Чепцов ничего не сказал своему товарищу, шагнул в коридор, крепко взял фон Штейнбока за плечи, повернул к себе спиной и так сильно ударил ногой в зад, что Толя покатился в глубь коридора мимо дверей, за которыми слышался звон посуды и голоса весело обедающих сотрудников. Вслед за Толей Чепцов швырнул и «сидор» с передачей. В «сидоре» что-то кокнулось – наверное, бутылка молока. Чепцов захохотал, захохотал, захохотал.

Открылась дверь в морозный день, в морозный день, в морозный день.

Конвойный солдат на ступенях патриархального особнячка прилаживал полковничиху Лыгер.

– Бедный мальчик, бедный мальчик, бедный мальчик, – улыбалась она красными губами…

Ты убьешь его?

– еле слышно прошептала Нина.

«Не зародилась ли она в тот морозный день, в тот морозный день, в тот мороз?»

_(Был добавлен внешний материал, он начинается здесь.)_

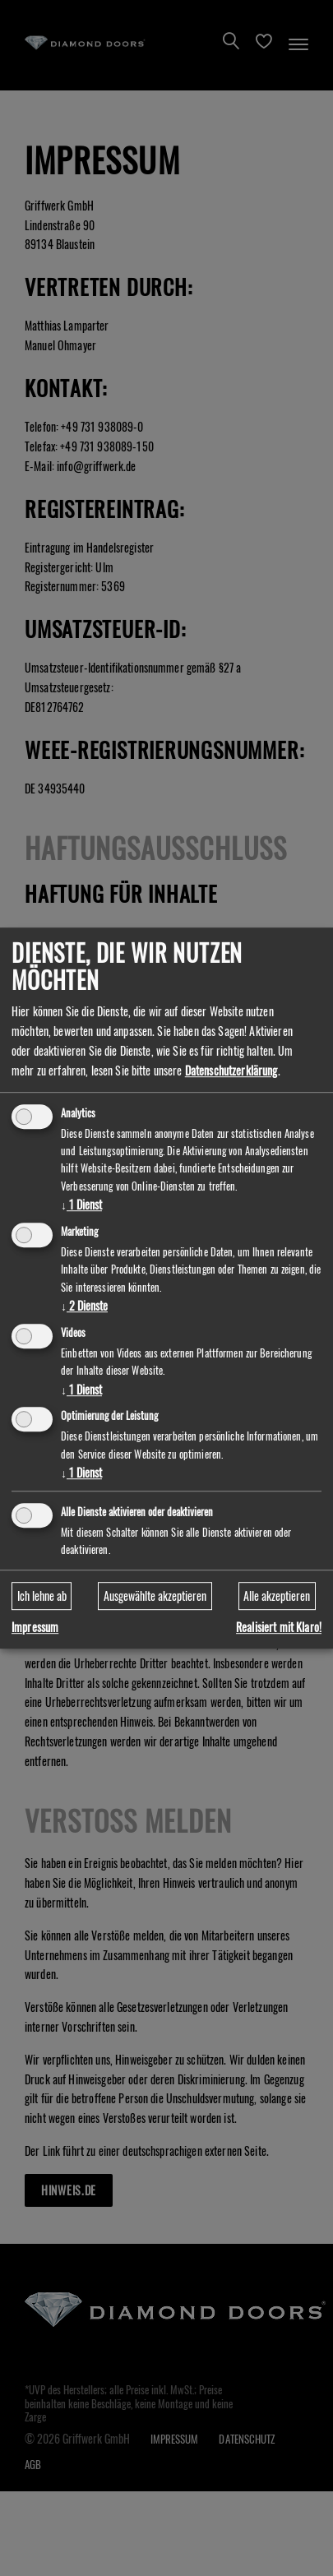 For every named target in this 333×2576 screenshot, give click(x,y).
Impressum (35, 1627)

– Я христианин, – сказал Куницер.

– Этого не может быть! – воскликнула Нина, как бы с испугом.

– Отчего же?

– Ну… ведь ты же частично еврей… и потом, и потом… это же дико… «христианин» – это что-то отжившее…

Куницер рванул галстук, задохнулся от злобы.

– Идиотка! Это ваш марксизм говенный – уже отжившее, а христианство только родилось! Всего две тысячи лет! Две тысячи всего! Две тысячи лет для Бога – ничто, а черт успеет двадцать раз сдохнуть!

– Как ты наивен, – прошептала Нина. – Бедный, бедный, бедный мой мальчик…

Больше не было уже сил терпеть! Приняла эстафету от мамочки! Сучья сердобольность, видно, у них в крови!

– И потом… и потом… – совсем уже еле слышно прошептала девушка, – христианин ведь не может так делать, как ты со мной…

Разряд электричества вдруг пронизал Аристарха. В грязном лифте дитя-обвинитель с мокрыми глазенками под надписью «хуй». Он протянул к ней руки:

– Милая, прости меня. Вот сейчас, должно быть, ты права.

За решеткой появилось удивленное лицо Аргентова.

– Ну, знаешь, Кун, на старости лет обжиматься в лифте! Ты неисправим!

…Они вошли. В захламленной и разветвленной на множество коридорчиков и тупичков квартире Аргентова было людно. Мало кто был знаком Куницеру из новых друзей его старого друга. Когда-то он не вылезал отсюда.

Здесь было братство

Вот здесь, на этой стене, они когда-то вычисляли этическую формулу социализма. В те времена, в конце пятидесятых, квартира тоже была полна, но все были знакомые, друзья, братья. «О, нашей молодости сборы, О, эти яростные споры, О, эти наши вечера!»

Нынешний знаменитый и солидный сукин сын в те времена казался московским метельным журавлем, сильным и

веселым. Он стряхивал снег и прямо с порога трубил о Кубе, о Фиделе, о Лестнице, о Яблоке, о Качке.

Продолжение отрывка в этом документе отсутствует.